Marinetti in Paris

In einer ganz kleinen Stampe auf dem Boulevard Raspail, ein paar Minuten von den pariser Romanischen Cafés, wo die zweiundzwanzig sich ewig wiederholenden Spielarten langweiliger Psychopathen sich Bedeutung von der Legende borgen, Lenin habe hier eines Tages gesessen … Unordentliche Bürger — vorüber.

   In dem kleinen Gastzimmer der Kneipe hängen Stilleben: »Dalles im Mondschein« und Aquarelle in Öl; auf den Holzstühlen — die zu fünf Francs haben Popokissen — sind die Zuhörer angebracht: gepuderte, aber hysterische Damen, in ihren Naslöchern schlummert das Grauen; polnische Knaben, die einer Badewanne gegenübergestellt zu werden verdienen; amerikanische Maler; ein ganz dünner Kunstkritiker, völlig ausgelaugt vom Theoretisieren, als habe er jahrelang in Essig gelegen; und wieder Frauen, die einem die ganze Freude am heterosexuellen Umgang nehmen können … Marinetti ist da.

   Ein Mann Mitte der Vierziger, mit so hoher Stirn, daß sie schon Glatze genannt werden darf, kleinem dunkeln Schnurrbart, schwarzen Augen, die später glühen werden. Er hat starke Augenbrauen: solche Leute sind für gewöhnlich witzig; kennte man ihn nicht, könnte man ihn ganz gut für den Hausdichter eines großen Revue-Theaters halten. Weil er nicht die Spur Ähnlichkeit mit Sternheim hat, traue ich mich nicht, dafür zu halten, daß er sie hat. Die Leute werden ungeduldig, applaudieren, er setzt sich hinter den Tisch auf das Podiumchen und beginnt.

   Aber kaum hat er mit den ersten Worten seine Stimme probiert, so unterbricht ihn wüstes Geschrei. Von einer Ecke des Sälchens stößts vor: »Eja! Eja! Alalaaa —!« Und vier waagerecht vorgestreckte Arme. Junge Faschisten — er dankt liebenswürdig und eilig. Und beginnt nun endgültig.
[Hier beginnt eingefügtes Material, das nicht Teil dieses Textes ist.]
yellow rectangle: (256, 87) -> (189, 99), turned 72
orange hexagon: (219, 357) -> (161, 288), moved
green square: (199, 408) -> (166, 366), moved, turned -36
   Er fängt sofort an, über die pariser Kunstgewerbeausstellung zu sprechen. Und sagt: Diese Ausstellung ist ein großer Fortschritt — hier sieht man zum erstenmal, wie die Prinzipien des Futurismus ihre Wirkung auf die Welt ausüben, hier ists wahrhaft modern, und das will etwas heißen, denn die Ausstellung steht in Frankreich. Frankreich hat stets die plane Gleichmäßigkeit, die Vernunft, »le bon goût« als sein Charakteristikum ausgegeben. Er, Marinetti, sehe aber Frankreich denn doch anders, Rabelais sei, zum Beispiel, auch nicht de bon goût, und so begrüße er den Fortschritt, der in der Ausstellung stecke. Heftige Kritik des italienischen Pavillons; die Futuristen hätten hier nicht zeigen können, was sie eigentlich könnten; dagegen sei der russische Pavillon sehr gut. An den wichtigen Stellen der Rede läuft er rot an, er spricht hastig, kein ganz reines Französisch; um besser zu dozieren, hebt er mitunter beide Zeigefinger, auch wiederholt er — wie ein Zimmerecho — manchmal die Schlußworte der Sätze leise vor sich hin.

   Nun hat dieser Mann zweifellos als erster die Museumsreligion der bildenden Künste über den Haufen geworfen — er hat als erster in der neuen Welt das neue Lebensgefühl geprägt, für dieses Gefühl eine neue Kunst verlangt und lange vor dem Krieg mit Recht gesagt: Eine häßliche Maschine ist schön (nicht die von Peter Behrens — eine häßliche). Das, was uns heute bei einem Abschied bewegt, kann nicht mit den Mitteln der Postkutschenzeit ausgedrückt werden, auch nicht mit denen des Naturalismus (um zu wiederholen wie er: auch nicht mit denen des Naturalismus) — das turbulente Durcheinander von Schmerz, Komödie, Farben der Bahnhofsbuchhandlung, Angst vor dem Abschied, Nummer der Lokomotive, Neugier, Tagtraum, Rauchgeruch … so müßt ihr malen. Und sie haben so gemalt. Ich besinne mich, wie ich den ersten Schwinger in den Magen bekam: Gino Severinis »Pan-Pan-Tanz« hing in Berlin, und mir wurde rot und grün vor den Augen, das Bild drehte sich, ich tanzte. Und das wollte es ja auch. Von da an begann es — hier fing es an. Dieser Großpapa Marinetti hat Kinder gezeugt, einen ganzen Stall voll — aber es sind viele Wasserköpfe dabei. Weil es so bequem ist. Weil die Kontrolle so schwer ist. Weil man so herrlich leicht dabei schwindeln kann. Aber — eja, eja, alala! — seine Leute haben eine Tür nicht nur aufgemacht, sondern glücklicherweise eingestoßen.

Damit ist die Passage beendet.